▶ [TASK BRIEF]
What is needed here is every line of the records that includes "modo".

================

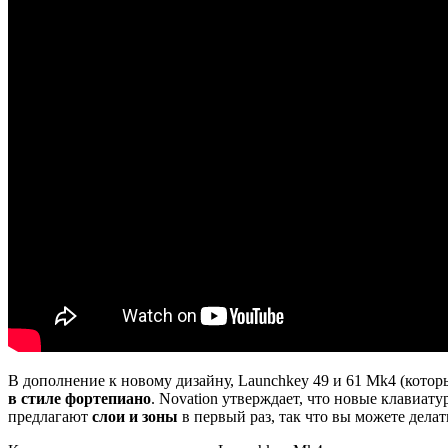
В дополнение к новому дизайну, Launchkey 49 и 61 Mk4 (кото
в стиле фортепиано
. Novation утверждает, что новые клавиа
предлагают
слои и зоны
в первый раз, так что вы можете дела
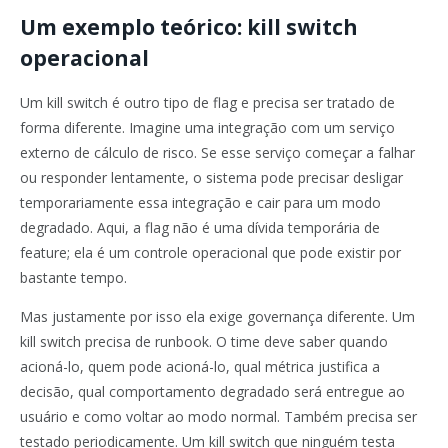
Um exemplo teórico: kill switch
operacional
Um kill switch é outro tipo de flag e precisa ser tratado de
forma diferente. Imagine uma integração com um serviço
externo de cálculo de risco. Se esse serviço começar a falhar
ou responder lentamente, o sistema pode precisar desligar
temporariamente essa integração e cair para um modo
degradado. Aqui, a flag não é uma dívida temporária de
feature; ela é um controle operacional que pode existir por
bastante tempo.
Mas justamente por isso ela exige governança diferente. Um
kill switch precisa de runbook. O time deve saber quando
acioná-lo, quem pode acioná-lo, qual métrica justifica a
decisão, qual comportamento degradado será entregue ao
usuário e como voltar ao modo normal. Também precisa ser
testado periodicamente. Um kill switch que ninguém testa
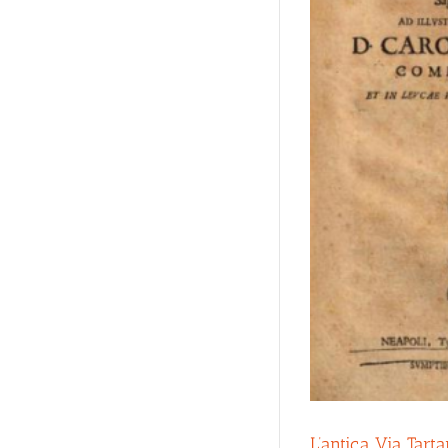
L’antica Via Tarta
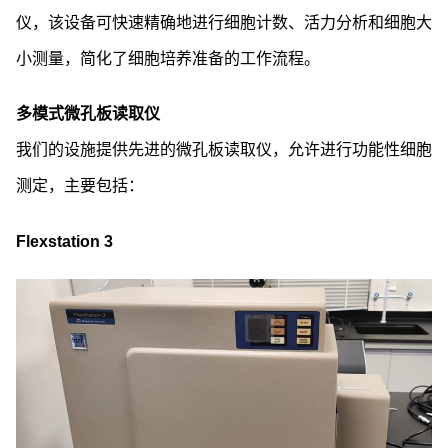
仪，该设备可快速精确地进行细胞计数、活力分析和细胞大
小测量，简化了细胞培养准备的工作流程。
多模式微孔板读取仪
我们的设施提供先进的微孔板读取仪，允许进行功能性细胞
测定，主要包括：
Flexstation 3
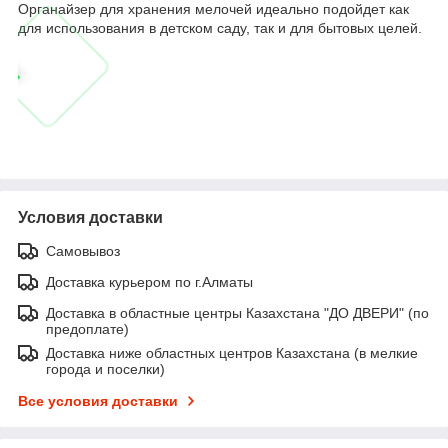
Органайзер для хранения мелочей идеально подойдет как
для использования в детском саду, так и для бытовых целей.
Условия доставки
Самовывоз
Доставка курьером по г.Алматы
Доставка в областные центры Казахстана "ДО ДВЕРИ" (по
предоплате)
Доставка ниже областных центров Казахстана (в мелкие
города и поселки)
Все условия доставки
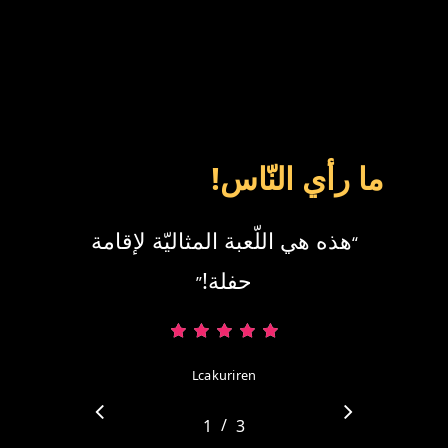
ما رأي النّاس!
هذه هي اللّعبة المثاليّة لإقامة
“
حفلة!
”
Lcakuriren
/
1
2
3
3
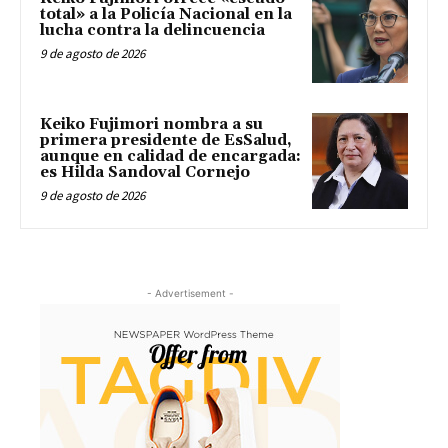
total» a la Policía Nacional en la
lucha contra la delincuencia
9 de agosto de 2026
Keiko Fujimori nombra a su
primera presidente de EsSalud,
aunque en calidad de encargada:
es Hilda Sandoval Cornejo
9 de agosto de 2026
- Advertisement -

================

▶ [OUTPUT]
temporariamente essa integração e cair para um modo
usuário e como voltar ao modo normal. Também precisa ser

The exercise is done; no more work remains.